Your answer consists of the lines in the data that contain "action". Copy each of them.

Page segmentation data

* * * *

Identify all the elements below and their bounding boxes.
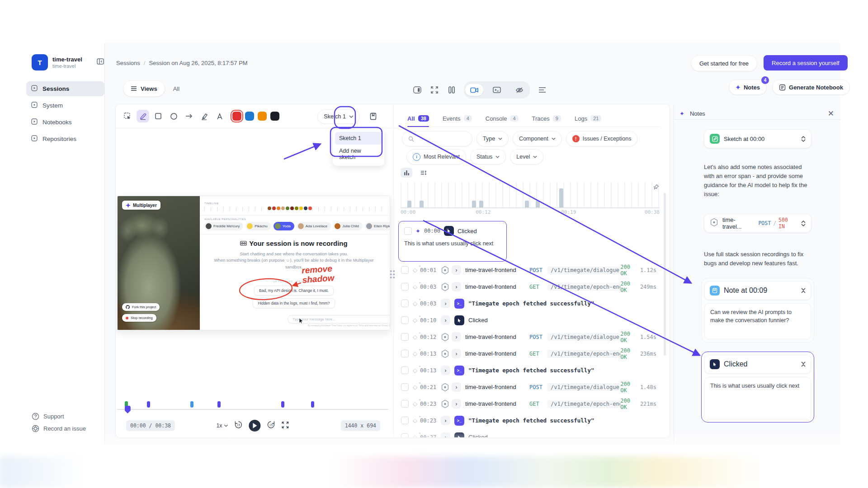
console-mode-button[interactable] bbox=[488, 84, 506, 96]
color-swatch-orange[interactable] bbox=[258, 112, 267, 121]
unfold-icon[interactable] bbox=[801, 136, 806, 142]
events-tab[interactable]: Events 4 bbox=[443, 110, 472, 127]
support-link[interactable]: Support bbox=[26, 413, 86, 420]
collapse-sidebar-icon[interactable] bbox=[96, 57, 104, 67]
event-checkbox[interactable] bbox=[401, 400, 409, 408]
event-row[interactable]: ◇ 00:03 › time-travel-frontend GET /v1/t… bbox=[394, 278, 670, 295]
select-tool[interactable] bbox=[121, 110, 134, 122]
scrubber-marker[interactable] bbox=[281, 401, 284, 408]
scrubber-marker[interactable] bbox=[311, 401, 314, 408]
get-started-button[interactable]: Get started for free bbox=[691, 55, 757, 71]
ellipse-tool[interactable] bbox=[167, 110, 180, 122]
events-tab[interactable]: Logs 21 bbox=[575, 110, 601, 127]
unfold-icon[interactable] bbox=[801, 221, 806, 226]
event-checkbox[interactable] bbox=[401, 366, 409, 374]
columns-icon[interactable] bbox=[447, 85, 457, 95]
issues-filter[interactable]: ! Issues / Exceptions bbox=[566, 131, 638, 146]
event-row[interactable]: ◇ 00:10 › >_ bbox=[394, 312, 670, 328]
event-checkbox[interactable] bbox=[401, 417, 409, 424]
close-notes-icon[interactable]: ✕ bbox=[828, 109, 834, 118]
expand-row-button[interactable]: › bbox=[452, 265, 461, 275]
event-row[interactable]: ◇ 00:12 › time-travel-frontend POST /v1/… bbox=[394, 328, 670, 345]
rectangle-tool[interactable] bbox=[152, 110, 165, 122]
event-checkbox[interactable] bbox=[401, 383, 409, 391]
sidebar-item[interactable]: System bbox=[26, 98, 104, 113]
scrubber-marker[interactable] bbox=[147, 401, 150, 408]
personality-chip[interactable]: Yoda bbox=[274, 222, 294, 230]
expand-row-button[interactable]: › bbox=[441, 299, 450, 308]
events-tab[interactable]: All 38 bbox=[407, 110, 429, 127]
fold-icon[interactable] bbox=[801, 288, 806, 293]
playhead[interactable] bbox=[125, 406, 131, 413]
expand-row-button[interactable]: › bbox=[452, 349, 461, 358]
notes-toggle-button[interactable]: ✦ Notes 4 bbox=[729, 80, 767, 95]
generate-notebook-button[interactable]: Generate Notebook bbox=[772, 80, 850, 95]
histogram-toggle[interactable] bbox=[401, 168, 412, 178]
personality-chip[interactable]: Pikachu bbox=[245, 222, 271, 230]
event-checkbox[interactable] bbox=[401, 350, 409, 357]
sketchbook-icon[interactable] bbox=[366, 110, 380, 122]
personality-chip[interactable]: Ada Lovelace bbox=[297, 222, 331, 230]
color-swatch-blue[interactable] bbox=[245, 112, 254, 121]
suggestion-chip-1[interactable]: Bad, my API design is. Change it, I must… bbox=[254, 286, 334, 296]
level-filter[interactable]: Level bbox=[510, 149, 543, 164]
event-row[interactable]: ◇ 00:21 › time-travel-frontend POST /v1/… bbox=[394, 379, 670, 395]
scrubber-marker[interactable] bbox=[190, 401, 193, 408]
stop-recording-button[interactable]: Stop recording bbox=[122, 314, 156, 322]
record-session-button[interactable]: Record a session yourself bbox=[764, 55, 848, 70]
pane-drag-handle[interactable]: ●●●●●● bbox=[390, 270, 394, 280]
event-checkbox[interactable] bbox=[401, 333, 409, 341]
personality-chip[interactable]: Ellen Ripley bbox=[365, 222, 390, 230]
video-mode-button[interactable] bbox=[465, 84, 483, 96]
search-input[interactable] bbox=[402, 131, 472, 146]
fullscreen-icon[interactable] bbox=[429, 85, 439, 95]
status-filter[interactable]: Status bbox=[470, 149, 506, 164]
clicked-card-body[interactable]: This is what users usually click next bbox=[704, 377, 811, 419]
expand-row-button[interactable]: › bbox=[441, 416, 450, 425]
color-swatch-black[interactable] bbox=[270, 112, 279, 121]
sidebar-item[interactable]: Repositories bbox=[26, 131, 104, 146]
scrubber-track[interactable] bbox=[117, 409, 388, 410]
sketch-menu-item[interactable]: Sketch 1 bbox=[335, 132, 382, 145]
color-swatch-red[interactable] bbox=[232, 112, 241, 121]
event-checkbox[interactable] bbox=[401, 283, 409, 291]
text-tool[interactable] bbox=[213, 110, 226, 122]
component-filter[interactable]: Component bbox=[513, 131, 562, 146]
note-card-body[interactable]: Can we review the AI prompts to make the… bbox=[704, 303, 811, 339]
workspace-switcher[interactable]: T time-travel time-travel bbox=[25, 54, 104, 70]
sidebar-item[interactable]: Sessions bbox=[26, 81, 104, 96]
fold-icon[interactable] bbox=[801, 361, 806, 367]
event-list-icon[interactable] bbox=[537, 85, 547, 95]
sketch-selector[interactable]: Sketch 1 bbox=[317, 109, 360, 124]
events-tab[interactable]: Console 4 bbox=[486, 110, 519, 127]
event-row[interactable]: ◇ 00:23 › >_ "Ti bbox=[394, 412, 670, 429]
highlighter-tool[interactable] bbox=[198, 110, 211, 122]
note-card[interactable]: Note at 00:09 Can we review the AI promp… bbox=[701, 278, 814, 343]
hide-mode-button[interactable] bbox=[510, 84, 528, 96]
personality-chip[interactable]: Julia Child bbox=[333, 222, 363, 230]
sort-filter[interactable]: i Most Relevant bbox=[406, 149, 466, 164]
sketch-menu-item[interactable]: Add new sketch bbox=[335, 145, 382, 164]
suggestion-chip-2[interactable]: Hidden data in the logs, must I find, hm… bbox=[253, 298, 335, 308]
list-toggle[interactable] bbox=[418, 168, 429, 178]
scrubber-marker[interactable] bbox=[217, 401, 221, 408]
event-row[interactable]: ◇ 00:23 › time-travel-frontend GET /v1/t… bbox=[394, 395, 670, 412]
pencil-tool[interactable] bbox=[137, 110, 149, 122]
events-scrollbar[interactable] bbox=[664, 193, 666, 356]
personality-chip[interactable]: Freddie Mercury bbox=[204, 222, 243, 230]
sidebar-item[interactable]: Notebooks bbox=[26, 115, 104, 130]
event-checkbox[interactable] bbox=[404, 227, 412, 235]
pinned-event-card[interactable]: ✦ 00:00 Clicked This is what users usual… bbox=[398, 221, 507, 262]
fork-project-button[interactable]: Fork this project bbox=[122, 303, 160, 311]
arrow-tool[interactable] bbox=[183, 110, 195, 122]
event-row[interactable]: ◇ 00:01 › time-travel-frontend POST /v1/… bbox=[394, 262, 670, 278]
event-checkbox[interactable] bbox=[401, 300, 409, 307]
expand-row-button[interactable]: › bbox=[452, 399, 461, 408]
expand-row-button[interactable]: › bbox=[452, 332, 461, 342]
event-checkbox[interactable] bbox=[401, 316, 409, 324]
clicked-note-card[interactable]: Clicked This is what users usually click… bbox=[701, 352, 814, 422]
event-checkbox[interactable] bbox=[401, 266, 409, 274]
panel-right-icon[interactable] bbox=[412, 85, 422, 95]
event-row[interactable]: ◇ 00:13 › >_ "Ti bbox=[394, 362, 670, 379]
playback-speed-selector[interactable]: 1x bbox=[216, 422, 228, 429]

* * * *

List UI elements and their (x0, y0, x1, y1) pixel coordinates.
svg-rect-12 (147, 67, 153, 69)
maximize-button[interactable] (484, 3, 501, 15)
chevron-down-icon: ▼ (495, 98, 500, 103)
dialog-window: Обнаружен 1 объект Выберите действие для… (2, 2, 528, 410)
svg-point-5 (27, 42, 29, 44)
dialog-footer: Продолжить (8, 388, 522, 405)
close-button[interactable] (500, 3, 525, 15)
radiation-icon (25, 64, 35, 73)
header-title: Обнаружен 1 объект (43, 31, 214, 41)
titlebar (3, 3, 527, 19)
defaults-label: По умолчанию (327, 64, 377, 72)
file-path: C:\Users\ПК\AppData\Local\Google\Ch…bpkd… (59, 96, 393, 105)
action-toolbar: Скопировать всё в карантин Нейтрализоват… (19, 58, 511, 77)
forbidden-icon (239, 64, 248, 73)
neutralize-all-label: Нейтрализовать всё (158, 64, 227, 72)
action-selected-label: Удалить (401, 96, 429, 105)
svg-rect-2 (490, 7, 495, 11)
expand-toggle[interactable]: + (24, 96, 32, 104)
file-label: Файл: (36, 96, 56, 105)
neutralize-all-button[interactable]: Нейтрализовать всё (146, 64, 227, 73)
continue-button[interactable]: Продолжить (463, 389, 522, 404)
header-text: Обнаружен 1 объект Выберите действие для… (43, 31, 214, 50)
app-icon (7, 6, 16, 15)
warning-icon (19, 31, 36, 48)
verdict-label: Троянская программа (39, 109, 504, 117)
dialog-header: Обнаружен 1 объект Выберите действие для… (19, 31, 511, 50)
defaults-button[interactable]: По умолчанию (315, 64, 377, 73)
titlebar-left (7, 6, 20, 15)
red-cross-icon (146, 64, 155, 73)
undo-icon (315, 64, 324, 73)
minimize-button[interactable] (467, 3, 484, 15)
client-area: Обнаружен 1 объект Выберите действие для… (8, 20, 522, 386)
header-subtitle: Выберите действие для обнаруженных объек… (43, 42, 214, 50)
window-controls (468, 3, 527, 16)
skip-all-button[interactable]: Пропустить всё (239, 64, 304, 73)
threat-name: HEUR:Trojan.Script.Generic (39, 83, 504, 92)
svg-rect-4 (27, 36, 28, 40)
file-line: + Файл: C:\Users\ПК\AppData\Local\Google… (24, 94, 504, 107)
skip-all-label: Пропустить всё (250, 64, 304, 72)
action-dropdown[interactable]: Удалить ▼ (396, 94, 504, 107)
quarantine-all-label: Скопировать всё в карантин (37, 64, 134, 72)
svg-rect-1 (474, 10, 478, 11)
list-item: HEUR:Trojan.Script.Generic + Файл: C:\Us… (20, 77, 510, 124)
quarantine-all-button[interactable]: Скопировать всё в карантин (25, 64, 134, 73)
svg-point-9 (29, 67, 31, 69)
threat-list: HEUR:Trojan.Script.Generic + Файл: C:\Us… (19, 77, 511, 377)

* * * *

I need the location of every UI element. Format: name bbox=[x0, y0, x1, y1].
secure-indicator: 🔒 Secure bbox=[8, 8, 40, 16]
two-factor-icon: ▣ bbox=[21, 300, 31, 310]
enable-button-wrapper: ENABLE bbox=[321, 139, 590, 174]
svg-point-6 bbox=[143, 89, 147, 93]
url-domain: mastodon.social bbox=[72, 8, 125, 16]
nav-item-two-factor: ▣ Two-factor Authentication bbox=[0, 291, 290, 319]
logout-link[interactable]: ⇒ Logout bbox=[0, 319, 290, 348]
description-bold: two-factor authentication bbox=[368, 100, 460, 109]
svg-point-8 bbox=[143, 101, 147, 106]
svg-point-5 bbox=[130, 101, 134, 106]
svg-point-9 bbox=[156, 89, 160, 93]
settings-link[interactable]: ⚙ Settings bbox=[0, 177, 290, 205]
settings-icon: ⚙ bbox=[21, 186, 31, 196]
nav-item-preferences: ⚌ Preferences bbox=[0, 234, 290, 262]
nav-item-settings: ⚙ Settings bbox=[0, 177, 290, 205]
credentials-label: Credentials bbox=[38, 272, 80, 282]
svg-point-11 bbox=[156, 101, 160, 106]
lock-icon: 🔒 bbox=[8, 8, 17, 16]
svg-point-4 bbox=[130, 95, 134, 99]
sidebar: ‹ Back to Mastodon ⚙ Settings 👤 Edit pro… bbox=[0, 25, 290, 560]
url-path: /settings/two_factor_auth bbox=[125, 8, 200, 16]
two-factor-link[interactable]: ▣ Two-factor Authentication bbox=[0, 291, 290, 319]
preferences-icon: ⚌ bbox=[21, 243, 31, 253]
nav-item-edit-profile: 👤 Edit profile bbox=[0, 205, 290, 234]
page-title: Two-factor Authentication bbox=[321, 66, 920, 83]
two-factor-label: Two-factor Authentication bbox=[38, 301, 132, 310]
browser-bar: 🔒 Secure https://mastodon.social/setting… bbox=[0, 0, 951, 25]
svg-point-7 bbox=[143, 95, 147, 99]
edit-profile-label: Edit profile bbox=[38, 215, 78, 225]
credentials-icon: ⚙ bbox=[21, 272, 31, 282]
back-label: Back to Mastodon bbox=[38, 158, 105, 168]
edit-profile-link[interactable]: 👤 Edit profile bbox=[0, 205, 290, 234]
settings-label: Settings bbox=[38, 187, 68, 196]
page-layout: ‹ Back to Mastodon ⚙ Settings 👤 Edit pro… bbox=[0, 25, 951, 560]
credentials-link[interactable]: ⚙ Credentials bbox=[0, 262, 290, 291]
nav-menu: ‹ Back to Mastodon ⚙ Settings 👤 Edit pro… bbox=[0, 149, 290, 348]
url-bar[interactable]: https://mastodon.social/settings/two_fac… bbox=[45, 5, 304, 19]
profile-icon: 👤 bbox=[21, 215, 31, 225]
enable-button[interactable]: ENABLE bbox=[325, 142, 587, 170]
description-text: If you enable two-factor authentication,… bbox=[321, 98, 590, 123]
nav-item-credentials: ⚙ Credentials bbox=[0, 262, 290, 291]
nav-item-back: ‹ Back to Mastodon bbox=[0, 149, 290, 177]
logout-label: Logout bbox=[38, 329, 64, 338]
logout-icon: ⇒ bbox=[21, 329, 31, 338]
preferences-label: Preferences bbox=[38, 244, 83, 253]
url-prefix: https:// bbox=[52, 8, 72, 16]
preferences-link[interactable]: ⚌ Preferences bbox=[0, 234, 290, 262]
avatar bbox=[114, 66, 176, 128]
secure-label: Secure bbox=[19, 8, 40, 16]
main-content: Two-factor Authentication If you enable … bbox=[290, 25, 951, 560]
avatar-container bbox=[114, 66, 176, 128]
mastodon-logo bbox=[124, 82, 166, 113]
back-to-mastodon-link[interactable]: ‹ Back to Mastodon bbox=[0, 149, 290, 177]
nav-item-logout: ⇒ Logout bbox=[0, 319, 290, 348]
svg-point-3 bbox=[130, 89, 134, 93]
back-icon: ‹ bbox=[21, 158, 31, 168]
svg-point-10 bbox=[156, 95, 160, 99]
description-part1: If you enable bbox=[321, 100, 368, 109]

* * * *

* Response to this exercise *
action-toolbar: Скопировать всё в карантин Нейтрализоват… (19, 58, 511, 77)
action-selected-label: Удалить (401, 96, 429, 105)
action-dropdown[interactable]: Удалить ▼ (396, 94, 504, 107)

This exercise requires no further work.